二人は無言で、しかも少し離れて歩いている。明日が祭りの最終日ともあって、夜だというのに人通りも多く皆が浮かれ騒いでいるが、リカルドの心中はそれどころではない。店内ではリカルドに寄り添っていた華子が何故か距離を置いているのだ。店とは違い夏の暑さの所為で汗ばむが、それは理由にならない気がする。
「ハナコ? 」
やはり、何処か心に距離がある。
「明日、は、大丈夫なのですか? 」
リカルドの言葉に華子の足がピタリと止まる。こちらに顔を向けず、返事もないがリカルドの声は聞こえているようだ。

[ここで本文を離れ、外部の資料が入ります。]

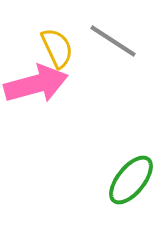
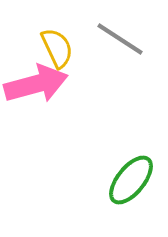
gray line: moved 7 px right, 2 px up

「伝言返しを送らなかったことに怒っておられるのですか? 」
雨乞いの舞の直前に華子から受けた伝言の返事をしていない。急用が入ったこともあって、後で直接返事をしに行こうと考えていたリカルドの読みが外れ、華子はそのまま打ち上げに出かけてしまったのだ。宙ぶらりんになった華子からのシータの誘いの返事をしようとして、あの騒ぎに巻き込まれてしまったので延び延びになっしまったが、リカルドが華子の誘いを否と答えるはずがない。しかし、言い訳をしても非はリカルドにある。
「ハナコからのお誘い、喜んでお受けしたいのです。明日、一緒にと街を歩きましょう」
華子の顔を覗き込もうとしたリカルドは、華子の目を見てはっとする。
「……でした」
小さく告げられた声にリカルドが思わず華子の手を握ると、華子がリカルドの腕をぎゅっと抱きしめてくる。
「不安、でした。断られるかと思って、不安でした」
「直接伝えたかったのです。申し訳ありません、ハナコ」
「リカルド様、何も言ってくれなかったから。ベールの事も、か、からかわれたんだって」
「そんなことはありませんっ! ハナコ、こちらを向いてくだされ」
リカルドの言葉に華子がのろのろと顔をあげると、リカルドは逃げられないように両手を握る。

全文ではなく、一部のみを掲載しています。